— TASK DIRECTIONS —
Output every record verbatim, and omit each picture.

Page-level text extractions:
━━━

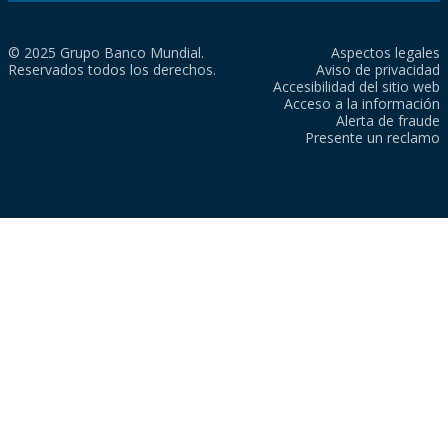
© 2025 Grupo Banco Mundial.
Aspectos legales
Reservados todos los derechos.
Aviso de privacidad
Accesibilidad del sitio web
Acceso a la información
Alerta de fraude
Presente un reclamo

━━━

— RESPONSE —
© 2025 Grupo Banco Mundial.
Aspectos legales
Reservados todos los derechos.
Aviso de privacidad
Accesibilidad del sitio web
Acceso a la información
Alerta de fraude
Presente un reclamo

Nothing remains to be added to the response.